At any rate, the entire story of the case, which became lurid in its endless aftermath and was snapped up and salivated over by the Fargo and even Minneapolis newspapers, began a chain of events that worked its way through cultic religion full of inner dramas and hypocrisies, and eventually ended up pretty well, considering that it may be said to have started years ago when Corwin's uncle, Billy, decided to defend his sister's honor with a jammed gun.

I represented John Wildstrand, Corwin's father, after the law caught up with him on a Florida racetrack. That was years after the crime. It was a disastrous criminal case—frustrating because Wildstrand was a jack-in-the-box. He continually popped out of his seat during the proceedings and blurted out wildly incriminating blather—he could not control himself. I debated whether to plead insanity, or simply gag him, and ended up settling for what he seemed to wish for—a conviction. He'd always wanted, I saw later, some sort of containment or certainty that would prevent self-harm. Of course, in the interview process, he told me everything. He told me too much. He told me things about himself that I could not forget.

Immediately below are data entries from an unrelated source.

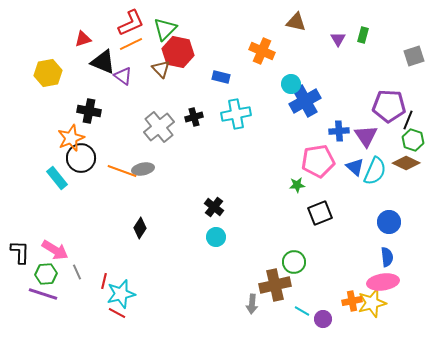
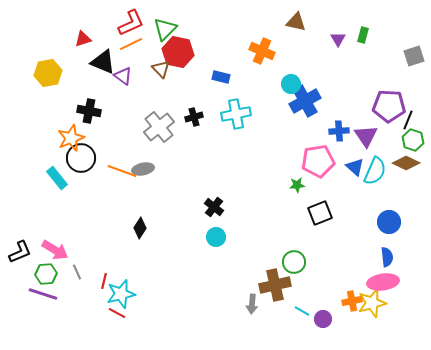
black L-shape at (20, 252): rotated 65 degrees clockwise
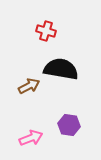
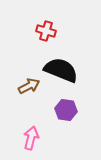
black semicircle: moved 1 px down; rotated 12 degrees clockwise
purple hexagon: moved 3 px left, 15 px up
pink arrow: rotated 55 degrees counterclockwise
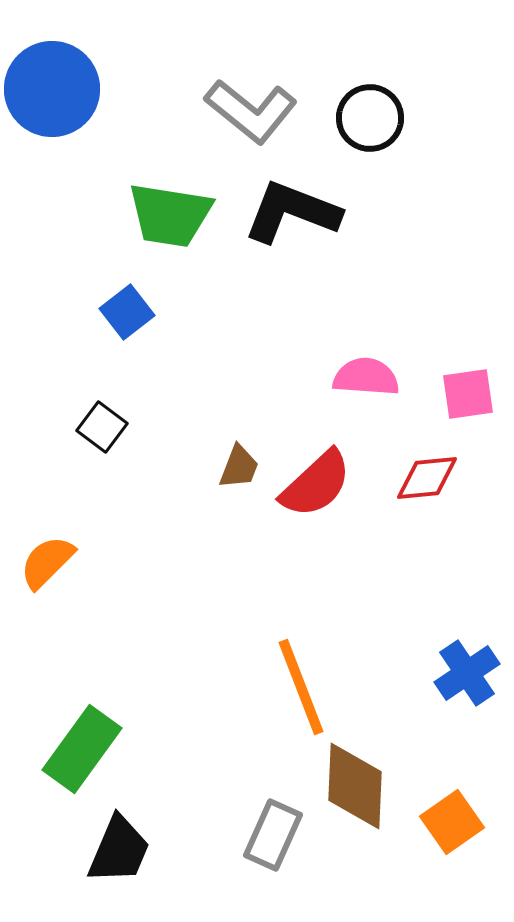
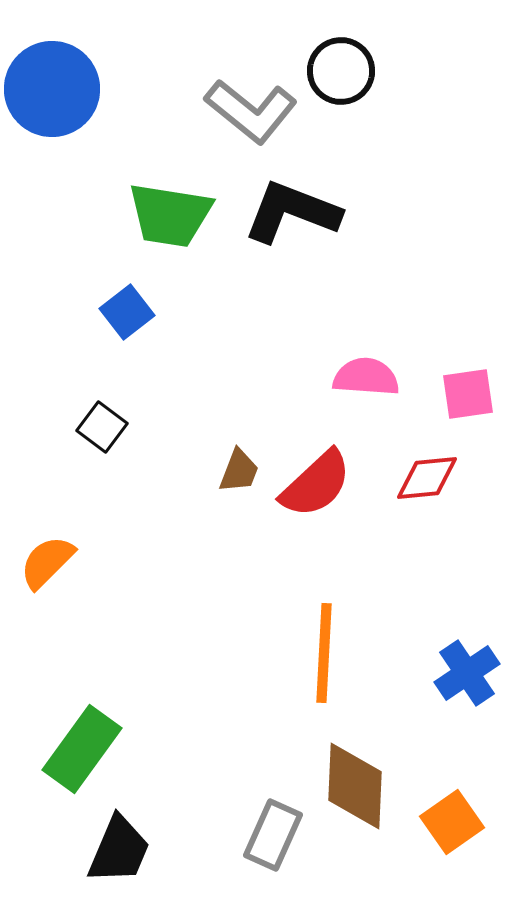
black circle: moved 29 px left, 47 px up
brown trapezoid: moved 4 px down
orange line: moved 23 px right, 34 px up; rotated 24 degrees clockwise
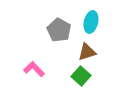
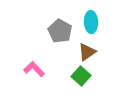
cyan ellipse: rotated 15 degrees counterclockwise
gray pentagon: moved 1 px right, 1 px down
brown triangle: rotated 18 degrees counterclockwise
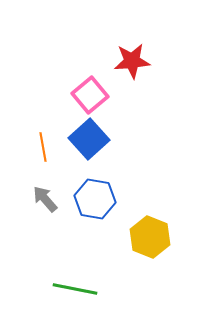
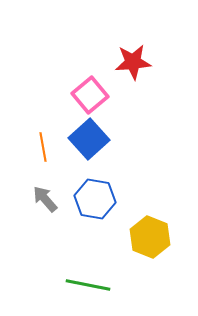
red star: moved 1 px right, 1 px down
green line: moved 13 px right, 4 px up
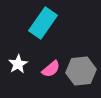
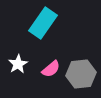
gray hexagon: moved 3 px down
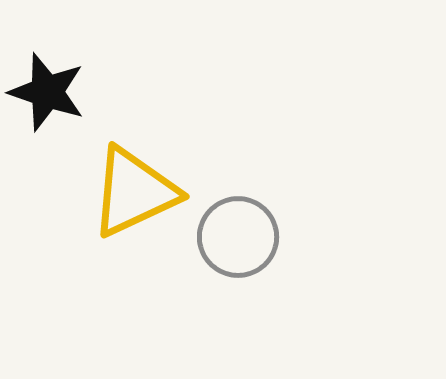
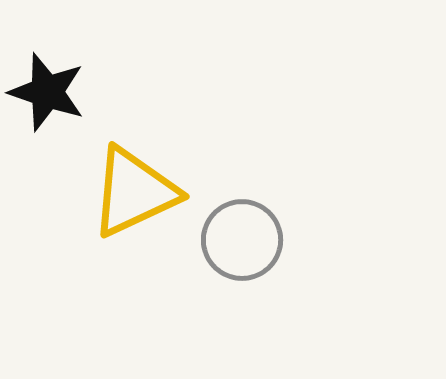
gray circle: moved 4 px right, 3 px down
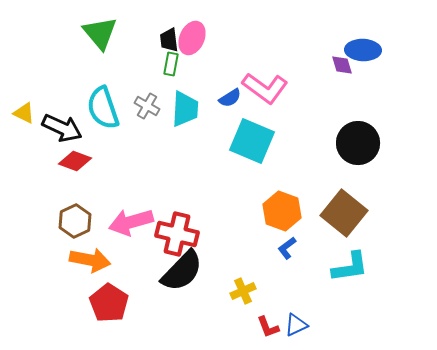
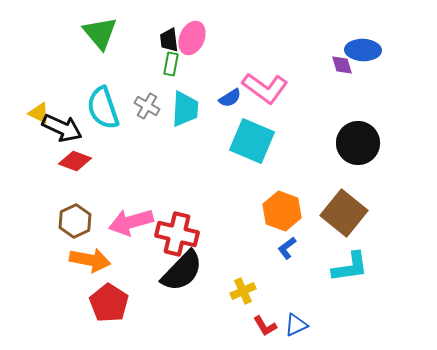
yellow triangle: moved 15 px right
red L-shape: moved 3 px left, 1 px up; rotated 10 degrees counterclockwise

Wildstrand's sinned-upon wife, Neve Harp, whom I still see now and then when I visit my mother in the Pluto Retirement Home, hates me for defending the man who so insulted their marriage. Neve is not a resident there, she goes around collecting interviews for her historical newsletter. Neve glares at me, and looks away before I can catch her eye, then she sneaks a look back. She cannot help herself either. It is as if she wonders what I know about her, through him; she intuits that I have an intimate level of information, and she both resents and is curious about my knowledge of her former husband's life. In spite of everything, I don't think Neve actually stopped loving John Wildstrand, and I understand that for many years she was the only person who visited him in prison.

Burton's contemporary, Francis Bacon, believed it was only due to Justice that man can be a God to man and not a wolf. But what is the difference between the influence of instinct upon a wolf and history upon a man? In both cases, justice is prey to unknown dreams. And besides, there was a woman.

JOHN WILDSTRAND OPENED
his front door wide and there was Billy Peace, his girlfriend Maggie's little brother. The boy stood frail and skinny in the snow with a sad look on his face and a big gun in his hand. As president of the National Bank of Pluto, John Wildstrand had trained his employees to stay relaxed in such a situation. Small-town banks were vulnerable, and John had actually been held up twice. One of the robbers had even been a jumpy drug addict. He did not flinch now.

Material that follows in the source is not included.